[数据结构与算法]程序员面试题02

程序员面试金典 02 刷题回忆录

02.01 移除重复节点

用unordered_set查重即可

02.02 返回倒数第k个节点

快慢指针

02.03 删除中间节点

一般情况下要用多个指针，但是可以直接消灭后一个，也算删除。
杀不掉我，我就变成你，然后再干掉你，就等于杀死了自己。

class Solution {
public:
    void deleteNode(ListNode* node) {
         node->val = node->next->val;
    node->next = node->next->next;
        
    }
};

02.04 分割链表

直接新开俩链表，暴力循环即可。
虚拟头节点，练习一下python

class Solution:
    def partition(self, head: ListNode, x: int) -> ListNode:
        dummy1, dummy2 = ListNode(), ListNode()
        cur1,cur2, cur = dummy1, dummy2, head
        while cur:
            if cur.val < x:
                cur1.next = cur
                cur1 = cur1.next
            else:
                cur2.next = cur
                cur2 = cur2.next
            cur = cur.next
        cur1.next, cur2.next = dummy2.next, None
        return dummy1.next

02.05 链表求和

暴力求解即可

02.06 回文链表

这个比较有意思
先用快慢指针将链表分成两段，再将后一段链表翻转。
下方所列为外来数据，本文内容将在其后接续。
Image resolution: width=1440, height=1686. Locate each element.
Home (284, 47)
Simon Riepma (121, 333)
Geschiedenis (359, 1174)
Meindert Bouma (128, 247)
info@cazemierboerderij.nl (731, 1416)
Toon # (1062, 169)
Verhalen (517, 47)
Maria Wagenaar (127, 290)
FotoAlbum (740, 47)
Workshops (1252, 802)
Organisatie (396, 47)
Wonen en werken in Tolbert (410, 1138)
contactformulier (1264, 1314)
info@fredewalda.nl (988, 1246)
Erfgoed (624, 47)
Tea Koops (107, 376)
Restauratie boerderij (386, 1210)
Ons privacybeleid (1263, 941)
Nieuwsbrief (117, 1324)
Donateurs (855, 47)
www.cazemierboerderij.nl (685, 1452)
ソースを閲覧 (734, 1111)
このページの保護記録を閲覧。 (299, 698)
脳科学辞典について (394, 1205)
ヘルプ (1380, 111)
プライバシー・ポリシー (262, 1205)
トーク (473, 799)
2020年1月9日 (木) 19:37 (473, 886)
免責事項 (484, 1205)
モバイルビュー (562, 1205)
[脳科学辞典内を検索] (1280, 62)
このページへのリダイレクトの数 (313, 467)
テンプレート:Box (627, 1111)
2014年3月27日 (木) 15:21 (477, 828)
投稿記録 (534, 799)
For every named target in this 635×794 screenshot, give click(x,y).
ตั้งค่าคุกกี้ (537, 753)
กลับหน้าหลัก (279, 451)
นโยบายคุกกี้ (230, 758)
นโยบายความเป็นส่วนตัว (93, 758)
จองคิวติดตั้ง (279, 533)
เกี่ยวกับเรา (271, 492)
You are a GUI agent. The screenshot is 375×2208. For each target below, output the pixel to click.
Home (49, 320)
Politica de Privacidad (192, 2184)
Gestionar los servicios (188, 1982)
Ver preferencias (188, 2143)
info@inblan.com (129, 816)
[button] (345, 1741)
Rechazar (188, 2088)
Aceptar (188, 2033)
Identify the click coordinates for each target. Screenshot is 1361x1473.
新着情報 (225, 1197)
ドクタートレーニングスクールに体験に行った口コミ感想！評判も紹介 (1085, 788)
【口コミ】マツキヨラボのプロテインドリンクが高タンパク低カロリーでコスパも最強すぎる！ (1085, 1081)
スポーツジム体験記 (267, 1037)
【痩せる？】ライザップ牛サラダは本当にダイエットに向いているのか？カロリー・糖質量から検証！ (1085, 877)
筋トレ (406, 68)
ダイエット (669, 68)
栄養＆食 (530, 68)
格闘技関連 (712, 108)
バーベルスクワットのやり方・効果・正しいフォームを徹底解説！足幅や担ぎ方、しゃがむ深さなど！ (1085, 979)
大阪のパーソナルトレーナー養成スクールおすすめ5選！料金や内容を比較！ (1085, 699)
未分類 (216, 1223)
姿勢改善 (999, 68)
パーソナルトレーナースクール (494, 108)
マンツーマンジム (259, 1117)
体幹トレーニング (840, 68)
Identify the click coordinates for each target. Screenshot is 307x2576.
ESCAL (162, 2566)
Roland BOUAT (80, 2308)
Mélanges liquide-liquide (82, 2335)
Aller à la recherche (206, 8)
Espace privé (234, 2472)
之后依次比较即可。

class Solution {
public:
    bool isPalindrome(ListNode* head) {
        if ( !head ) return true;
        ListNode* fast = head->next, *slow = head;
        while( fast && fast->next ){
            fast = fast->next->next;
            slow = slow->next;
        }
        // slow->next是后半段的链表的head   长度为5的话，slow在第三个，拆一下，32
        // 把后半段翻转
        ListNode* pre=NULL, *cur=slow->next, *sav;
        while(cur){
            sav = cur->next;
            cur->next = pre;
            pre = cur;
            cur = sav;
        }
        // 翻转结束
        // pre就是翻转后的head
        cur = pre;
        fast = head;
        while(cur&&fast&&cur->val==fast->val){
            cur = cur->next;
            fast = fast->next;
        }
        bool res = cur==NULL;
        // 还原链表
        /*
        cur = pre;
        pre = NULL;
        while(cur){
            sav = cur->next;
            cur->next = pre;
            pre = cur;
            cur = sav;
        }
        slow->next = pre;
        */
        return res;
    }
};

02.07 链表相交

这题真nb,凡是数学题都nb

class Solution {
public:
    ListNode *getIntersectionNode(ListNode *headA, ListNode *headB) {
        ListNode *h1=headA, *h2=headB;
        while(h1!=h2)
        {
            h1=h1==nullptr? headB: h1->next;
            h2=h2==nullptr? headA: h2->next;
        }
        return h1;
    }
};

设交集链表长c,链表1除交集的长度为a，链表2除交集的长度为b，有
a + c + b = b + c + a
若无交集，则a + b = b + a

02.08 环路检测

常考

可以参考严格的数学证明
https://leetcode-cn.com/problems/linked-list-cycle-lcci/solution/kuai-man-zhi-zhen-zheng-ming-bi-jiao-yan-jin-by-ch/

class Solution {
public:
    ListNode *detectCycle(ListNode *head) {
        ListNode *slow = head, *fast = head;
        while (fast != nullptr) {
            slow = slow->next;
            if (fast->next == nullptr) {
                return nullptr;
            }
            fast = fast->next->next;
            if (fast == slow) {  //当快慢指针相遇后
                ListNode *ptr = head;
                while (ptr != slow) {
                    ptr = ptr->next;
                    slow = slow->next;
                }
                return ptr;
            }
        }
        return nullptr;
        
    }
};